Methods: This retrospective cohort study analyzed data from October 2016 to May 2022, examining the association between ADI and postoperative LOS among ERAS patients undergoing elective surgery. Addresses were geocoded and assigned ADI scores, categorizing patients into low, medium, and high ADI levels. Logistic regression models, adjusting for covariates such as insurance status and comorbidities, were used to assess the relationship between ADI and extended LOS, defined as above the 75th percentile.
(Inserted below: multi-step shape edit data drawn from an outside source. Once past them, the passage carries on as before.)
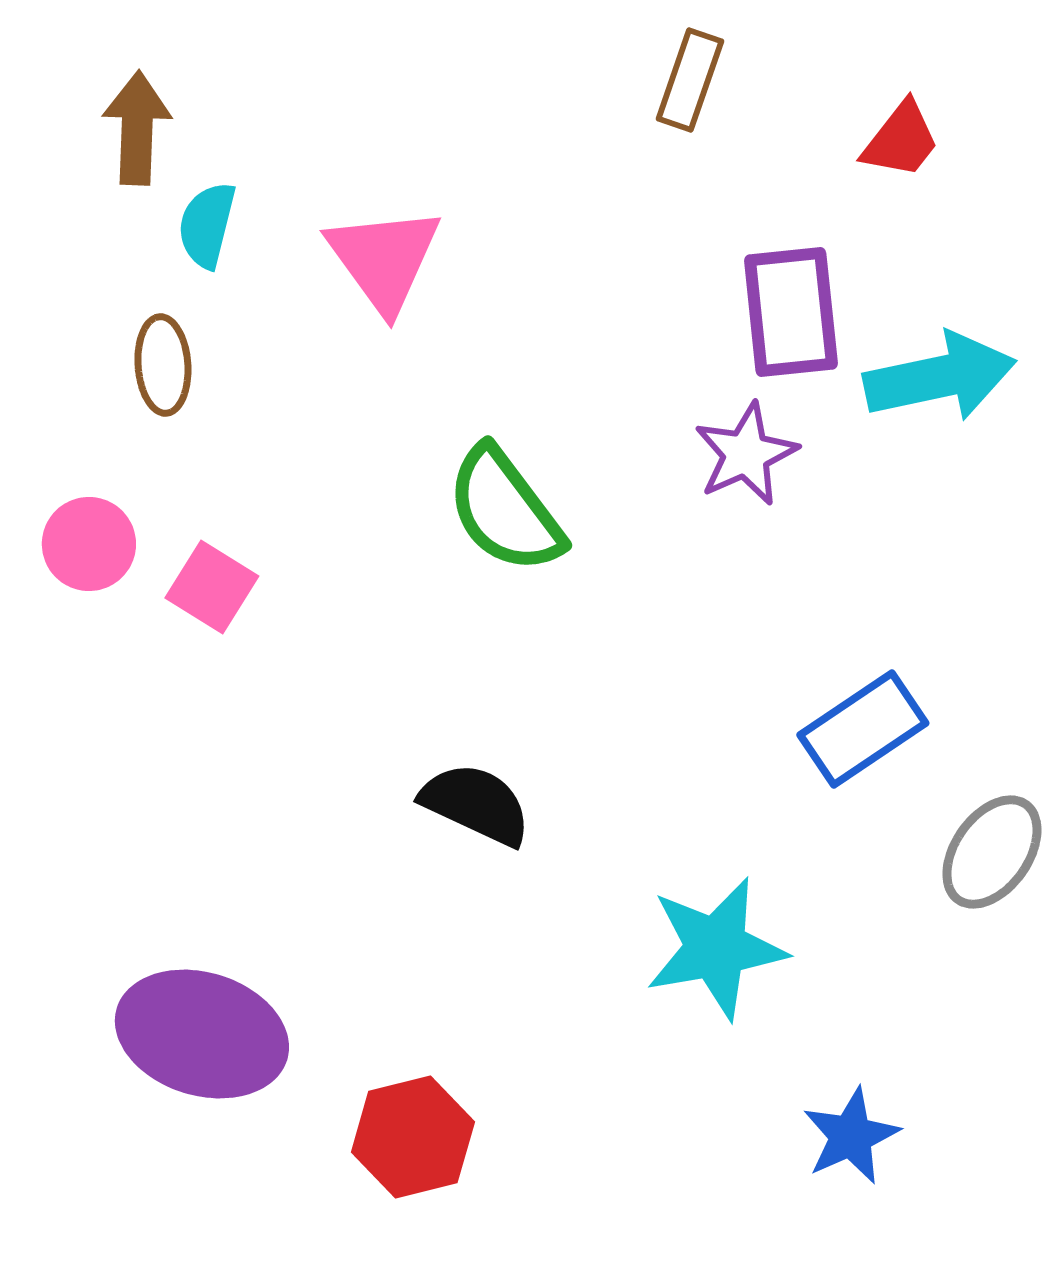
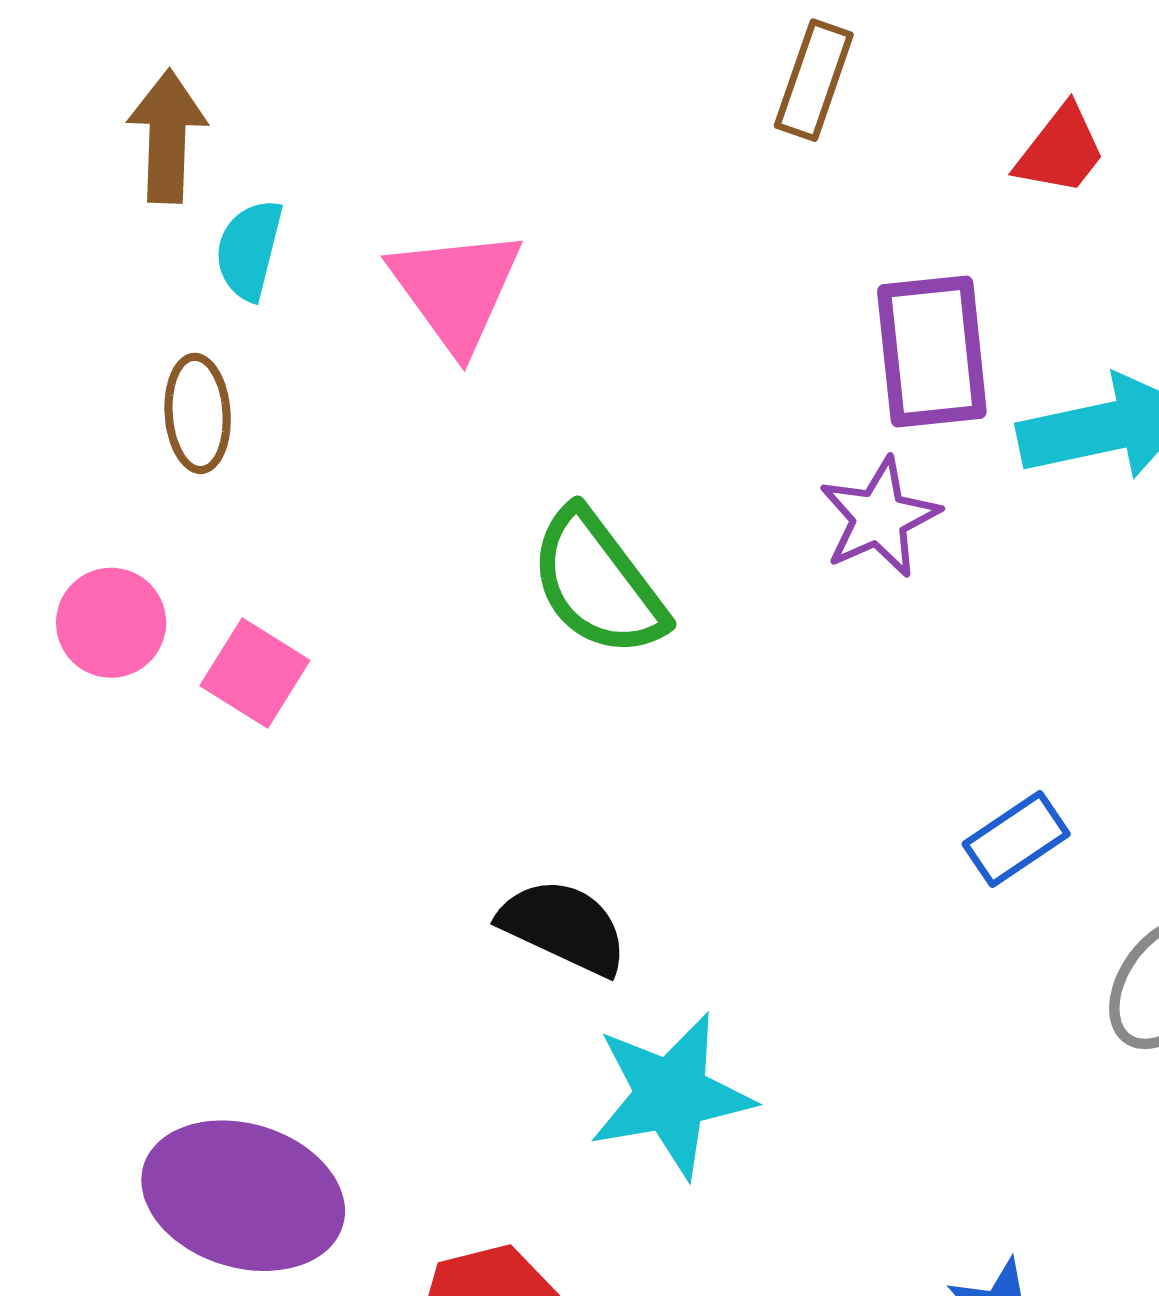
blue rectangle: (863, 729) -> (1016, 839), size x0.7
cyan star: (716, 948) -> (671, 1095), moved

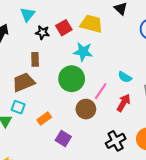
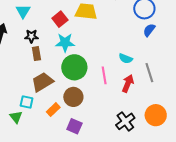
black star: (42, 32) -> (31, 36), moved
cyan star: (83, 52) -> (65, 43), moved
brown trapezoid: (24, 82) -> (42, 82), moved
pink line: (101, 91) -> (104, 75), turned -36
brown circle: (86, 109) -> (73, 97), moved

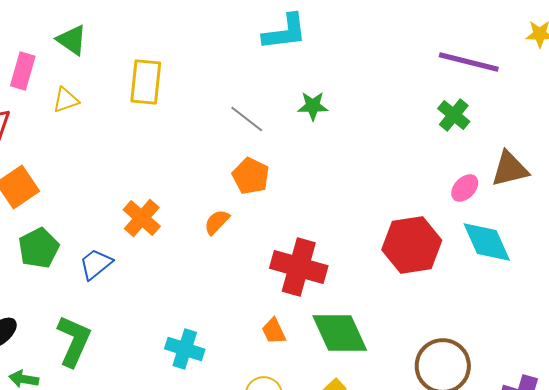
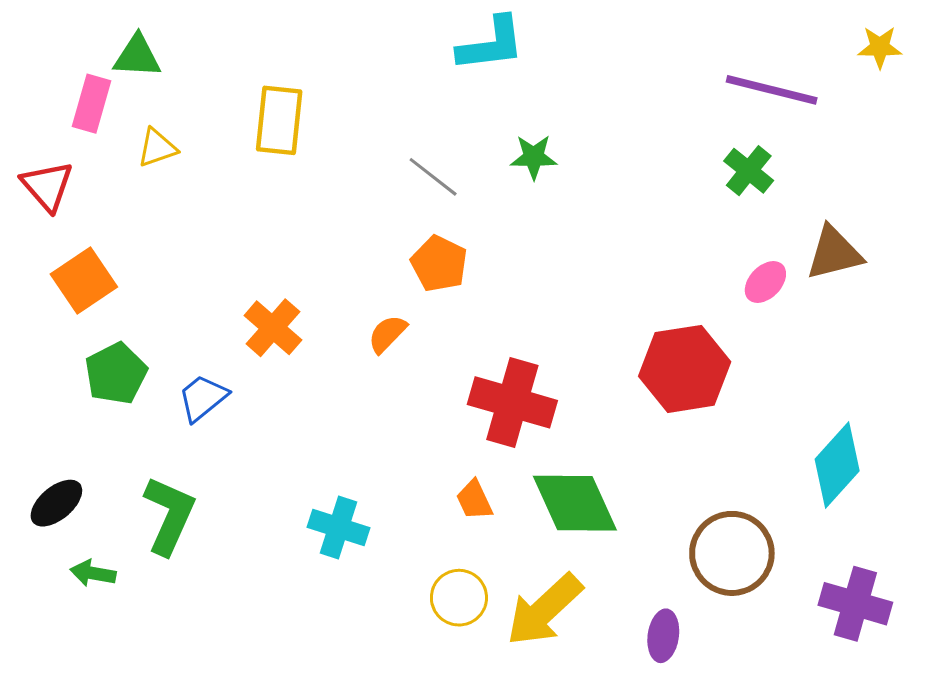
green triangle: (72, 40) -> (137, 56), moved, turned -32
cyan diamond: (487, 242) -> (837, 465), moved, turned 66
Results: The study included 11,640 patients with a median age of 56. Patients from high ADI neighborhoods had a significantly higher likelihood of extended LOS compared to those from low ADI neighborhoods (odds ratio 1.22; 95% confidence interval 1.10-1.36; P < 0.001), even after adjusting for demographic and clinical factors.

Conclusions: Higher socioeconomic disadvantage, as measured by ADI, is associated with prolonged postoperative hospital stays. These findings highlight the need for targeted interventions to mitigate disparities in surgical outcomes and enhance equity in ERAS protocols.